It's Sunday morning, and you might not know this about me...but Sunday is my favorite day. I don't think it's a God thing, although I am a person of faith. It's more about how I translate the world on Sundays. Feels quiet, open, ready to be any kind of day at all. The weekdays are work days. Saturday always feels like a fun day because it is the first day off and it has another following it! But, Sunday is like a pause and that breath that I imagine Sunday being feels like endless possibility for rest, or laundry or a visit, matinee, long walk, play with kitties, gardening, reading, writing, whatever. It's just a great day to me and pretty much always has been.
I'm juggling all these new thoughts lately about who I am, could be, might become.
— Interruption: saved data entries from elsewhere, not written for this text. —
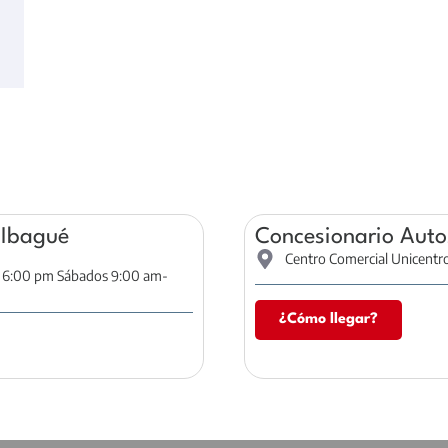
 Ibagué
Concesionario Auto
Centro Comercial Unicentro
- 6:00 pm Sábados 9:00 am-
¿Cómo llegar?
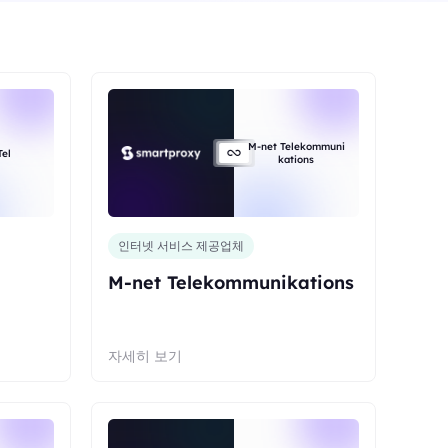
M-net Telekommuni
el
kations
인터넷 서비스 제공업체
M-net Telekommunikations
자세히 보기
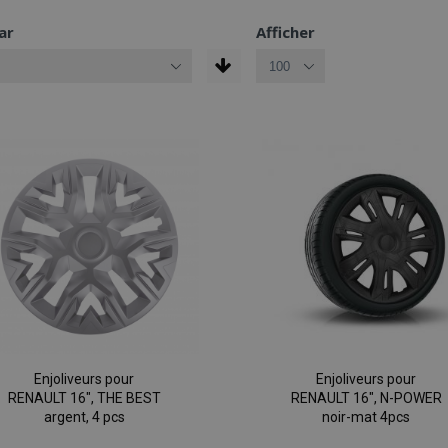
ar
Afficher
Enjoliveurs pour
Enjoliveurs pour
RENAULT 16", THE BEST
RENAULT 16", N-POWER
argent, 4 pcs
noir-mat 4pcs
My agenda is about self-confidence and for now that is really exciting. Because it's about allowing everything...even the bad stuff. I see that down the road, there will be curtailing, making a plan to exorcise some of the unnecessary behavior...but right now, it's just about acknowledging. Almost like a nod to self and I love it...because basically I have never done it before. Or not in this fashion that feels free and supportive.
Last week was my mama's birthday. I haven't spoken to her in 11 years. I passed by the day barely realizing that it belonged to her. I do hope that her life is good. I do want her to be happy and healthy and loved. I just have my own soul at heart. And I love her where she is, and never want her closer. She placed some horrors inside of me that I can't seem to shake. But, I suspect that she was always ill, and what she put in me was what she had to purge of her own. I know she did the best that she could, because I think we all do.
There's another thing you can do on Sunday...reflect. Now, I think I'll get active! Time to throw the dog bed in the washer. Enjoy your Sunday!